> _INPUT_
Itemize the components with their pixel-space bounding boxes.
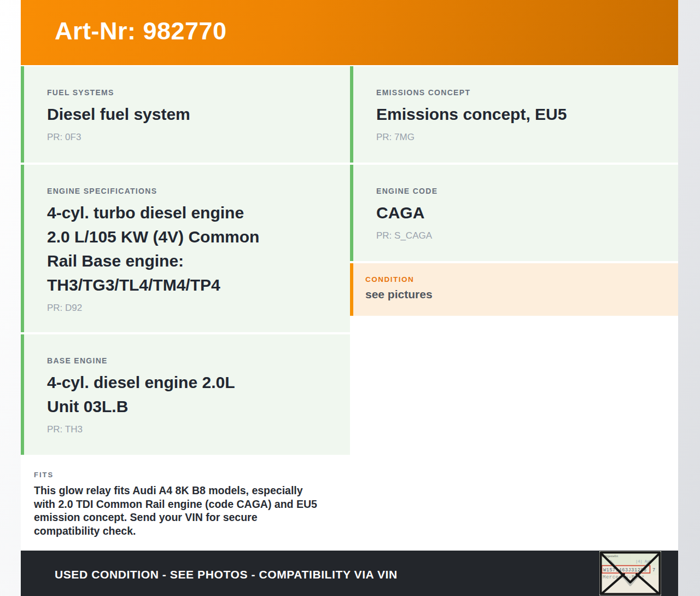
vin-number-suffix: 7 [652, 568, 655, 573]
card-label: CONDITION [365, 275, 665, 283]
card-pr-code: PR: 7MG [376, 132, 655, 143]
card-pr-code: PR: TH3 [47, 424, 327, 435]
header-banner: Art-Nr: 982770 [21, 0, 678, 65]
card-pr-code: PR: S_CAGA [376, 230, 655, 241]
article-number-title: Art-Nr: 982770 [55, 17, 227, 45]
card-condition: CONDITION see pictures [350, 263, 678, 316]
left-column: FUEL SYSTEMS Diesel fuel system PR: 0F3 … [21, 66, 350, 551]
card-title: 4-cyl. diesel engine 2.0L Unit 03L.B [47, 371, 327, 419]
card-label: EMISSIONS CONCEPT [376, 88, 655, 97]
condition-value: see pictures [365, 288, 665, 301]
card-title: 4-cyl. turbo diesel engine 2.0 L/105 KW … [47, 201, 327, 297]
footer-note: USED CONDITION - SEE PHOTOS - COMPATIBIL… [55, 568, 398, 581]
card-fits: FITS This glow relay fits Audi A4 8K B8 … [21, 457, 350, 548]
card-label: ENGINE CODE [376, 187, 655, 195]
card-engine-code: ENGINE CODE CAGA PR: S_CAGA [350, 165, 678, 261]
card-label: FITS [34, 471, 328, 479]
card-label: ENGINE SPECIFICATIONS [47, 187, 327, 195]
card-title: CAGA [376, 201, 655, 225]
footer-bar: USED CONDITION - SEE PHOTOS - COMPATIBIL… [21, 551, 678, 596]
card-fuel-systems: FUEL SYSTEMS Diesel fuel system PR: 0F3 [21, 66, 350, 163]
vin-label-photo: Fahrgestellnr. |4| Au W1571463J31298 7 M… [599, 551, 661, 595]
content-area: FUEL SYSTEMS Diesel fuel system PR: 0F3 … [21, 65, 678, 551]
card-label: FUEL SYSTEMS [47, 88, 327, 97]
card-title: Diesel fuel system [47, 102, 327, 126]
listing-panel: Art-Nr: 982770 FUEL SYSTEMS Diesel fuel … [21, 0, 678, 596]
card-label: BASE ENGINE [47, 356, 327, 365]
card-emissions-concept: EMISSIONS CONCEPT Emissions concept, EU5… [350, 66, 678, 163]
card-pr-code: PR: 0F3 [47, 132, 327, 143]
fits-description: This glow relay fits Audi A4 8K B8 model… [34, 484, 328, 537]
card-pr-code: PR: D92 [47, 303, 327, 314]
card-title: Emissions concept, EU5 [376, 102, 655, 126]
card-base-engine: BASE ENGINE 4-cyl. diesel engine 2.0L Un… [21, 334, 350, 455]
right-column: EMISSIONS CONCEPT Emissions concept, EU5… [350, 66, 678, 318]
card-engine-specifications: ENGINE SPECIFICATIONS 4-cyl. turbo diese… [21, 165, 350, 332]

> _TASK GOAL_
An exact restatement of every record is required. Omit the images.

> _RESULT OF THIS EXERCISE_
Itemize the components with their pixel-space bounding boxes.
vin-number-suffix: 7 [652, 568, 655, 573]
card-label: CONDITION [365, 275, 665, 283]
card-pr-code: PR: 7MG [376, 132, 655, 143]
card-pr-code: PR: TH3 [47, 424, 327, 435]
header-banner: Art-Nr: 982770 [21, 0, 678, 65]
card-pr-code: PR: S_CAGA [376, 230, 655, 241]
article-number-title: Art-Nr: 982770 [55, 17, 227, 45]
card-condition: CONDITION see pictures [350, 263, 678, 316]
left-column: FUEL SYSTEMS Diesel fuel system PR: 0F3 … [21, 66, 350, 551]
card-title: 4-cyl. diesel engine 2.0L Unit 03L.B [47, 371, 327, 419]
card-label: EMISSIONS CONCEPT [376, 88, 655, 97]
condition-value: see pictures [365, 288, 665, 301]
card-title: 4-cyl. turbo diesel engine 2.0 L/105 KW … [47, 201, 327, 297]
footer-note: USED CONDITION - SEE PHOTOS - COMPATIBIL… [55, 568, 398, 581]
card-fits: FITS This glow relay fits Audi A4 8K B8 … [21, 457, 350, 548]
card-label: ENGINE CODE [376, 187, 655, 195]
card-engine-code: ENGINE CODE CAGA PR: S_CAGA [350, 165, 678, 261]
card-label: FITS [34, 471, 328, 479]
card-label: ENGINE SPECIFICATIONS [47, 187, 327, 195]
card-title: CAGA [376, 201, 655, 225]
footer-bar: USED CONDITION - SEE PHOTOS - COMPATIBIL… [21, 551, 678, 596]
card-fuel-systems: FUEL SYSTEMS Diesel fuel system PR: 0F3 [21, 66, 350, 163]
vin-label-photo: Fahrgestellnr. |4| Au W1571463J31298 7 M… [599, 551, 661, 595]
content-area: FUEL SYSTEMS Diesel fuel system PR: 0F3 … [21, 65, 678, 551]
card-label: FUEL SYSTEMS [47, 88, 327, 97]
card-title: Diesel fuel system [47, 102, 327, 126]
listing-panel: Art-Nr: 982770 FUEL SYSTEMS Diesel fuel … [21, 0, 678, 596]
card-label: BASE ENGINE [47, 356, 327, 365]
card-emissions-concept: EMISSIONS CONCEPT Emissions concept, EU5… [350, 66, 678, 163]
card-pr-code: PR: 0F3 [47, 132, 327, 143]
fits-description: This glow relay fits Audi A4 8K B8 model… [34, 484, 328, 537]
card-pr-code: PR: D92 [47, 303, 327, 314]
card-title: Emissions concept, EU5 [376, 102, 655, 126]
card-base-engine: BASE ENGINE 4-cyl. diesel engine 2.0L Un… [21, 334, 350, 455]
right-column: EMISSIONS CONCEPT Emissions concept, EU5… [350, 66, 678, 318]
card-engine-specifications: ENGINE SPECIFICATIONS 4-cyl. turbo diese… [21, 165, 350, 332]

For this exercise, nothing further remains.